BEGIN EXERCISE DATA
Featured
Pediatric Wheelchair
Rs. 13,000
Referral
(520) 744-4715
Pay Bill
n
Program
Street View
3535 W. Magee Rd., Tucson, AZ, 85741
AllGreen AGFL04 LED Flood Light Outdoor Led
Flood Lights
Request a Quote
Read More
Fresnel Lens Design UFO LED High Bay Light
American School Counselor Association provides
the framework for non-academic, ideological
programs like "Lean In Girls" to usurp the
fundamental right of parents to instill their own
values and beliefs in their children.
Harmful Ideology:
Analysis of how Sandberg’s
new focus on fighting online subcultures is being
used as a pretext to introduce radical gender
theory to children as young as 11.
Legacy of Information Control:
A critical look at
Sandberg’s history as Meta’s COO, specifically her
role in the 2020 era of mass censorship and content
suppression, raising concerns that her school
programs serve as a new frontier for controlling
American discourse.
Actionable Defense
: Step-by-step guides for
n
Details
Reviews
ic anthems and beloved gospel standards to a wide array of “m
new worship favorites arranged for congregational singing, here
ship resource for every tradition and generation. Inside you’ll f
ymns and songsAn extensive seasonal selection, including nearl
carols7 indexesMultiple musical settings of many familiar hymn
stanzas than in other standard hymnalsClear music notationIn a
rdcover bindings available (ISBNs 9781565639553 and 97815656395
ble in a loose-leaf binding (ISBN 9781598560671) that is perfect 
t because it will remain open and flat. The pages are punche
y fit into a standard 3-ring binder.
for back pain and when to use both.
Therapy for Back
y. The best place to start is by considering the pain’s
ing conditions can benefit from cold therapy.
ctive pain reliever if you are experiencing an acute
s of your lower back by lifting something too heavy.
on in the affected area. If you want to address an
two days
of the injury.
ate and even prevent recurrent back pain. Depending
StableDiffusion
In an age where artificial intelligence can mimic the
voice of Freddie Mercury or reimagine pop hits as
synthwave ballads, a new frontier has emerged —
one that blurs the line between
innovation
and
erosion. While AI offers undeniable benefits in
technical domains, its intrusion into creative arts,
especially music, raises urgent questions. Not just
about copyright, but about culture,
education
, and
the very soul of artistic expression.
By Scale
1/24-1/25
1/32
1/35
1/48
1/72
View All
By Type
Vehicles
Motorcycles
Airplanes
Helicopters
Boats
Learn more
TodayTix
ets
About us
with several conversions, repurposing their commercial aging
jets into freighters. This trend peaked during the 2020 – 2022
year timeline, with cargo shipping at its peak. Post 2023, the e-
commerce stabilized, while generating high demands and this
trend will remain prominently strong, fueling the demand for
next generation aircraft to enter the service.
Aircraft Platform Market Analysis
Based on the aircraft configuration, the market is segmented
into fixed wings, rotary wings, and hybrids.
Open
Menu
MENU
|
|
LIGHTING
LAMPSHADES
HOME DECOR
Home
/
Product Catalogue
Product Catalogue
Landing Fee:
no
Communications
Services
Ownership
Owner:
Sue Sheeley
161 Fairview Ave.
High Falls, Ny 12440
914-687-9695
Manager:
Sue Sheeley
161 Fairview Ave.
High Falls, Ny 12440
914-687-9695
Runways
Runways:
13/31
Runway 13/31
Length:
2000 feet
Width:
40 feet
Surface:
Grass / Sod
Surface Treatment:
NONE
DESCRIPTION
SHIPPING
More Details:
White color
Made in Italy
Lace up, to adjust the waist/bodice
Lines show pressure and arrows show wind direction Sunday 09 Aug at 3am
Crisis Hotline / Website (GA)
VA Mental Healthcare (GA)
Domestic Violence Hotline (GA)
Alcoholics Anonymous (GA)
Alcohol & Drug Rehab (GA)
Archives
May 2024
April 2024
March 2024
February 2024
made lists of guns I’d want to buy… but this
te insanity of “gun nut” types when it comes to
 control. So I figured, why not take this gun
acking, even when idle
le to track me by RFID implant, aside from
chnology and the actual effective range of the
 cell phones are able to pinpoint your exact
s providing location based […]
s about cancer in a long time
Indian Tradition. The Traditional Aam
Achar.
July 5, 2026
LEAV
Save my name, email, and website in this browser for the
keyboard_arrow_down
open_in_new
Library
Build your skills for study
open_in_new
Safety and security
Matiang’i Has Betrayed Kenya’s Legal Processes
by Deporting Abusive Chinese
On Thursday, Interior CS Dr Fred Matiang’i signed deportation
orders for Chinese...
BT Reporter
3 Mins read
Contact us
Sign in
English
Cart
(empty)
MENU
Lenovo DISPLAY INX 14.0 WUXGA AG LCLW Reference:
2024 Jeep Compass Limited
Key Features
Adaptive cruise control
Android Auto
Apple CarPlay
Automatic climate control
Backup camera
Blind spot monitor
END EXERCISE DATA
> [THE TASK]
The records above must be retyped in full. Keep each one exactly as it is.

> [PROBLEM SOLUTION]
Featured
Pediatric Wheelchair
Rs. 13,000
Referral
(520) 744-4715
Pay Bill
n
Program
Street View
3535 W. Magee Rd., Tucson, AZ, 85741
AllGreen AGFL04 LED Flood Light Outdoor Led
Flood Lights
Request a Quote
Read More
Fresnel Lens Design UFO LED High Bay Light
American School Counselor Association provides
the framework for non-academic, ideological
programs like "Lean In Girls" to usurp the
fundamental right of parents to instill their own
values and beliefs in their children.
Harmful Ideology:
Analysis of how Sandberg’s
new focus on fighting online subcultures is being
used as a pretext to introduce radical gender
theory to children as young as 11.
Legacy of Information Control:
A critical look at
Sandberg’s history as Meta’s COO, specifically her
role in the 2020 era of mass censorship and content
suppression, raising concerns that her school
programs serve as a new frontier for controlling
American discourse.
Actionable Defense
: Step-by-step guides for
n
Details
Reviews
ic anthems and beloved gospel standards to a wide array of “m
new worship favorites arranged for congregational singing, here
ship resource for every tradition and generation. Inside you’ll f
ymns and songsAn extensive seasonal selection, including nearl
carols7 indexesMultiple musical settings of many familiar hymn
stanzas than in other standard hymnalsClear music notationIn a
rdcover bindings available (ISBNs 9781565639553 and 97815656395
ble in a loose-leaf binding (ISBN 9781598560671) that is perfect 
t because it will remain open and flat. The pages are punche
y fit into a standard 3-ring binder.
for back pain and when to use both.
Therapy for Back
y. The best place to start is by considering the pain’s
ing conditions can benefit from cold therapy.
ctive pain reliever if you are experiencing an acute
s of your lower back by lifting something too heavy.
on in the affected area. If you want to address an
two days
of the injury.
ate and even prevent recurrent back pain. Depending
StableDiffusion
In an age where artificial intelligence can mimic the
voice of Freddie Mercury or reimagine pop hits as
synthwave ballads, a new frontier has emerged —
one that blurs the line between
innovation
and
erosion. While AI offers undeniable benefits in
technical domains, its intrusion into creative arts,
especially music, raises urgent questions. Not just
about copyright, but about culture,
education
, and
the very soul of artistic expression.
By Scale
1/24-1/25
1/32
1/35
1/48
1/72
View All
By Type
Vehicles
Motorcycles
Airplanes
Helicopters
Boats
Learn more
TodayTix
ets
About us
with several conversions, repurposing their commercial aging
jets into freighters. This trend peaked during the 2020 – 2022
year timeline, with cargo shipping at its peak. Post 2023, the e-
commerce stabilized, while generating high demands and this
trend will remain prominently strong, fueling the demand for
next generation aircraft to enter the service.
Aircraft Platform Market Analysis
Based on the aircraft configuration, the market is segmented
into fixed wings, rotary wings, and hybrids.
Open
Menu
MENU
|
|
LIGHTING
LAMPSHADES
HOME DECOR
Home
/
Product Catalogue
Product Catalogue
Landing Fee:
no
Communications
Services
Ownership
Owner:
Sue Sheeley
161 Fairview Ave.
High Falls, Ny 12440
914-687-9695
Manager:
Sue Sheeley
161 Fairview Ave.
High Falls, Ny 12440
914-687-9695
Runways
Runways:
13/31
Runway 13/31
Length:
2000 feet
Width:
40 feet
Surface:
Grass / Sod
Surface Treatment:
NONE
DESCRIPTION
SHIPPING
More Details:
White color
Made in Italy
Lace up, to adjust the waist/bodice
Lines show pressure and arrows show wind direction Sunday 09 Aug at 3am
Crisis Hotline / Website (GA)
VA Mental Healthcare (GA)
Domestic Violence Hotline (GA)
Alcoholics Anonymous (GA)
Alcohol & Drug Rehab (GA)
Archives
May 2024
April 2024
March 2024
February 2024
made lists of guns I’d want to buy… but this
te insanity of “gun nut” types when it comes to
 control. So I figured, why not take this gun
acking, even when idle
le to track me by RFID implant, aside from
chnology and the actual effective range of the
 cell phones are able to pinpoint your exact
s providing location based […]
s about cancer in a long time
Indian Tradition. The Traditional Aam
Achar.
July 5, 2026
LEAV
Save my name, email, and website in this browser for the
keyboard_arrow_down
open_in_new
Library
Build your skills for study
open_in_new
Safety and security
Matiang’i Has Betrayed Kenya’s Legal Processes
by Deporting Abusive Chinese
On Thursday, Interior CS Dr Fred Matiang’i signed deportation
orders for Chinese...
BT Reporter
3 Mins read
Contact us
Sign in
English
Cart
(empty)
MENU
Lenovo DISPLAY INX 14.0 WUXGA AG LCLW Reference:
2024 Jeep Compass Limited
Key Features
Adaptive cruise control
Android Auto
Apple CarPlay
Automatic climate control
Backup camera
Blind spot monitor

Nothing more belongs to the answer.